== Work instructions ==
Retype, character for character, the line containing "قال أنس بن مالك" along with each line after it through the end of the data, and only those.

Transcribed page contents
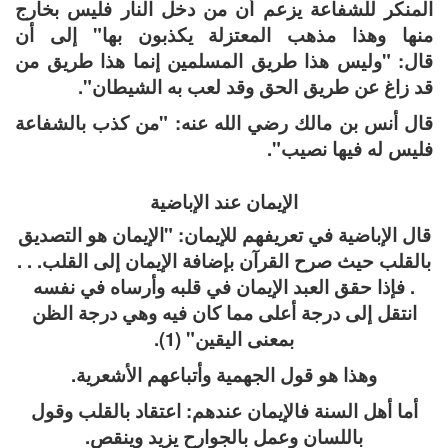
المنكر للشفاعة يزعم أن من دخل النار فليس بخارج
منها وهذا مذهب المعتزلة يكذبون بها" إلى أن
قال: "وليس هذا طريق المسلمين إنما هذا طريق من
قد زاغ عن طريق الحق وقد لعب به الشيطان".
قال أنس بن مالك رضي الله عنه: "من كذب بالشفاعة
فليس له فيها نصيب".
الإيمان عند الإباضية
قال الإباضية في تعريفهم للإيمان: "الإيمان هو التصديق
بالقلب حيث صرح القرآن بإضافة الإيمان إلى القلب. . .
. فإذا حقق العبد الإيمان في قلبه وأرساه في نفسه
انتقل إلى درجة أعلى مما كان فيه وهي درجة الظن
بمعنى اليقين" (1).
وهذا هو قول الجهمية وأتباعهم الأشعرية.
أما أهل السنة فالإيمان عندهم: اعتقاد بالقلب وقول
باللسان وعمل بالجوارح يزيد وينقص.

== Finished exercise ==
قال أنس بن مالك رضي الله عنه: "من كذب بالشفاعة
فليس له فيها نصيب".
الإيمان عند الإباضية
قال الإباضية في تعريفهم للإيمان: "الإيمان هو التصديق
بالقلب حيث صرح القرآن بإضافة الإيمان إلى القلب. . .
. فإذا حقق العبد الإيمان في قلبه وأرساه في نفسه
انتقل إلى درجة أعلى مما كان فيه وهي درجة الظن
بمعنى اليقين" (1).
وهذا هو قول الجهمية وأتباعهم الأشعرية.
أما أهل السنة فالإيمان عندهم: اعتقاد بالقلب وقول
باللسان وعمل بالجوارح يزيد وينقص.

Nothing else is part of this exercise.